Your objective: Would you repeat the listing exactly, without any of its images?

Records for this exercise:

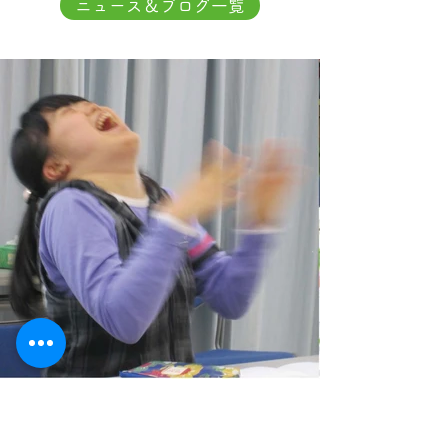
ニュース＆ブログ一覧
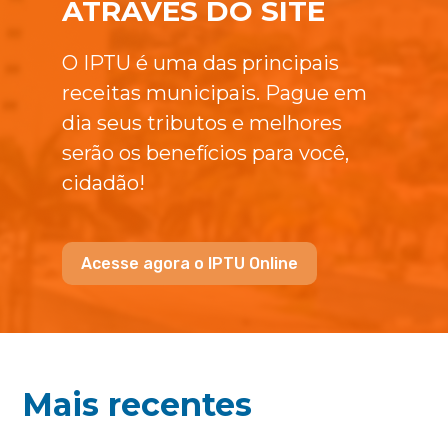
ATRAVÉS DO SITE
O IPTU é uma das principais
receitas municipais. Pague em
dia seus tributos e melhores
serão os benefícios para você,
cidadão!
Acesse agora o IPTU Online
Mais recentes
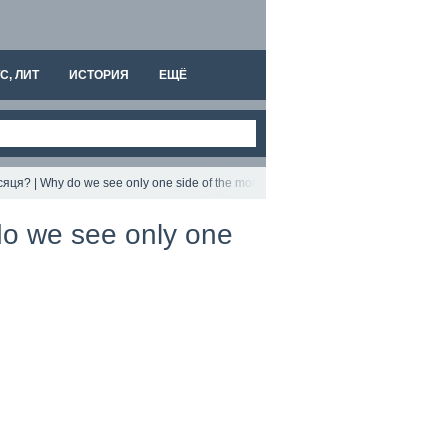
С, ЛИТ
ИСТОРИЯ
ЕЩЁ
яця? | Why do we see only one side of the moon?
o we see only one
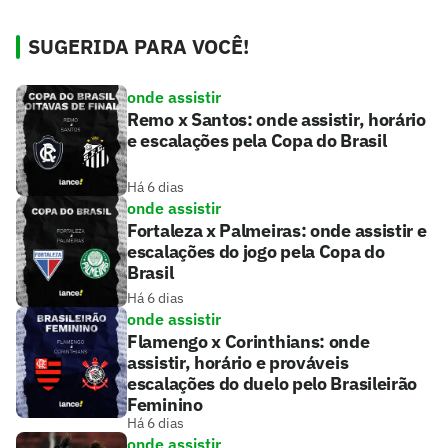
SUGERIDA PARA VOCÊ!
onde assistir
Remo x Santos: onde assistir, horário
e escalações pela Copa do Brasil
Há 6 dias
onde assistir
Fortaleza x Palmeiras: onde assistir e
escalações do jogo pela Copa do
Brasil
Há 6 dias
onde assistir
Flamengo x Corinthians: onde
assistir, horário e prováveis
escalações do duelo pelo Brasileirão
Feminino
Há 6 dias
onde assistir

Result:
ニュース＆ブログ一覧
ATRAVÉS DO SITE
O IPTU é uma das principais
receitas municipais. Pague em
dia seus tributos e melhores
serão os benefícios para você,
cidadão!
Acesse agora o IPTU Online
Mais recentes
С, ЛИТ
ИСТОРИЯ
ЕЩЁ
яця? | Why do we see only one side of the moon?
o we see only one
SUGERIDA PARA VOCÊ!
onde assistir
Remo x Santos: onde assistir, horário
e escalações pela Copa do Brasil
Há 6 dias
onde assistir
Fortaleza x Palmeiras: onde assistir e
escalações do jogo pela Copa do
Brasil
Há 6 dias
onde assistir
Flamengo x Corinthians: onde
assistir, horário e prováveis
escalações do duelo pelo Brasileirão
Feminino
Há 6 dias
onde assistir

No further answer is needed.